When the service was over, the clouds of smoke had cleared, the gunfire had stopped, and the Communists were gone. Some of the older students offered to escort Sam past the roadblock, so they all piled into the van. Arriving at the roadblock, they learned that a contingent of South Vietnamese soldiers had happened along and had opened fire on the Vietcong. The two sides had engaged in a battle, and the cars and people were caught in the crossfire.
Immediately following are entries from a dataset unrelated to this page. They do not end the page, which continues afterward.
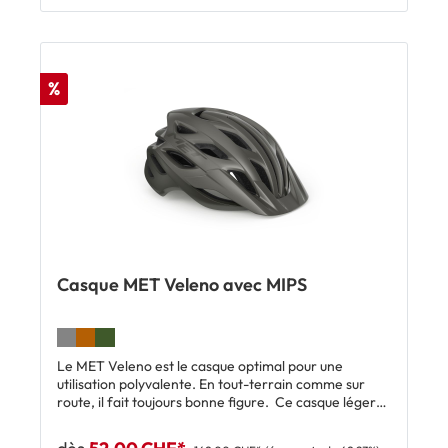
casque, entre le rembourrage et la doublure EPS.
Grâce au système d'ajustement MET Safe-T Heta, le
casque s'adapte facilement à la tête et offre un bon
confort. Le système de fermeture magnétique de la
sangle Fidlock® facilite la fixation du casque, tandis
%
que la mentonnière rembourrée assure un contact
doux avec la peau.Points fortsSystème de fermeture
Fidlock®Système MET Safe-T Heta fitavec
MIPSCertifié NTA REMARQUE: livré sans LEDTaillesS
= 52-56 cm M = 56-58 cm L = 58-62 cm Inclus:1 x
casque MET Urbex avec MIPS
Casque MET Veleno avec MIPS
Le MET Veleno est le casque optimal pour une
utilisation polyvalente. En tout-terrain comme sur
route, il fait toujours bonne figure. Ce casque léger
et bien ventilé dispose d'une visière amovible avec
des clips de fixation. La coque externe en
Bodies were all over the road; and the first three cars had been burned and destroyed, their occupants killed.

Sam later testified that Psalm 91 had given him the calmness to settle his nerves and to think about what he should do and to have the courage to do it.[4]

That’s why Psalm 91 is the Missionary Psalm. But it’s a good chapter for us all to know. The point of Psalm 91 is security. When we are abiding in Christ, we have ultimate, total, unfailing, and eternal security in life. One commentator said this was one of the most comforting chapters in the Bible. Maybe tonight there’s a verse that will stay with you every day and hour this week.


[1] Carl F. H. Henry, The Pacific Garden Mission (Grand Rapids: Zondervan, 1942), 56.

[2] Spurgeon related this story in his Treasury of David, entry on Psalm 91.

[3] Personal e-mail, used with permission.

[4] Sam Jones, Servant on the Edge of History (Garland, TX: Hannibal Books, 2005), 32-34.